Preconventional Level
Describes moral judgments that are based solely on consideration of the anticipated consequences of behavior. Punishment and reward. (Consequences for the individual who carries out a certain action)
Conventional level
Takes into social judgments. A person in this stage will refrain from breaking a law not because it is the right thing to do but because it is the law. Social disapproval and rule following.
Postconventional Level
Universal principles and fully-developed ideas about right and wrong. Moral reasoning is guided by the recognition of a social contract that is in place for the good of society as a whole (social contract). Stage six individuals have their own beliefs about what is right or wrong and commitment is beyond consideration of consequences (universal ethics)
Attribution Theory
one attempts to understand the behavior of others by attributing feelings, beliefs, and intentions to them. Conscious and unconscious processes both contribute to the formation of ideas about what caused another person to behave in a particular way.
Dispositional Attribution
Assigning the cause to an inherent quality or desire. (comparable to assigning an internal locus of control)
Situational Attribution
Assigning the cause to environmental forces. (Similar to assigning an external locus of control)

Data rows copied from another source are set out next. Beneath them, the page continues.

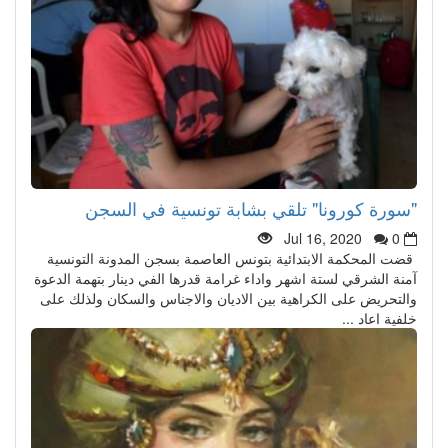
"سورة كورونا" تلقي بشابة تونسية في السجن
Jul 16, 2020
0
قضت المحكمة الابتدائية بتونس العاصمة بسجن المدونة التونسية
آمنة الشرقي لستة اشهر واداء غرامة قدرها الفي دينار بتهمة الدعوة
والتحريض على الكراهية بين الاديان والاجناس والسكان ولذلك على
خلفية اعاد ...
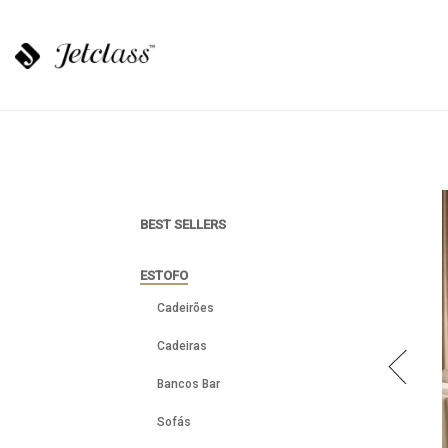
BEST SELLERS
ESTOFO
Cadeirões
Cadeiras
Bancos Bar
Sofás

Fundamental Attribution Error
Inherent constraints on our ability to accurately judge the causes of behavior when we have incomplete info about the other person’s mental processes and life circumstances. (automatically favor dispositional over situational ones)
Self-Serving Bias
Tendency to attribute one’s success to internal factors while attributing one’s failures to external factors. Supports self-esteem. (links attribution theory to identity formation)
Psychological Disorders
Sets of psychological abnormalities that are maladaptive to the individual
Somatoform Disorders
Characterized by bodily symptoms such as pain, fatigue, and motor problems along with associated psychological symptoms that cause significant problems for the individual.
Anxiety Disorders
Experience of unwarranted fear and anxiety, physiological tension, and behaviors associated with the emotional and physical experience of anxiety.
Obsessive-Compulsive Disorder (OCD)
Characterized by obsessions which are recurrent and intrusive thoughts, and compulsions which are ritualistic or repetitive behaviors that serve the purpose of reducing anxiety associated with the obsessions.
Posttraumatic stress disorder (PTSD)
Associated with re-experiencing of the event through dreams, flashbacks, and even hallucinations. Can be caused by exposure to any life-threatening or traumatic event.
Mood Disorders
Category of psychological disorders that deal with disruptions in emotion that influence personal functioning. (like anxiety disorders.
Depressive Disorders
Defined by two extremes along the spectrum of emotional experience: extreme sadness and despair (depression) versus excitement so intense that is detrimental to well-being (mania).
Bipolar Disorders
Characterized by episodes of mania and usually involve episodes of depression as well
Schizophrenia
Debilitating and rare disorder that can have a wide variety of clinical presentations but is fundamentally characterized by psychosis, an impaired connection with reality.
Dissociative Disorders
Defined by the experience of dissociation: a split between different aspects of psychological functioning. Disruption in identity, memory, or consciousness.
Personality Disorders
Defined by their tendency to endure across different situations and over the course of a lifetime. Involve the development of personality traits that cause psychological and social dysfunction.
Prevalence of Anxiety disorders
18%
Prevalence of Mood disorders
9.5%
Prevalence of Schizophrenia
1%
Prevalence of Personality disorders
9%
Cultural differences with fundamental attribution error
Eastern subjects favor situational attributions when situational factors are emphasized. When not emphasized, eastern and western subject make similar attributions.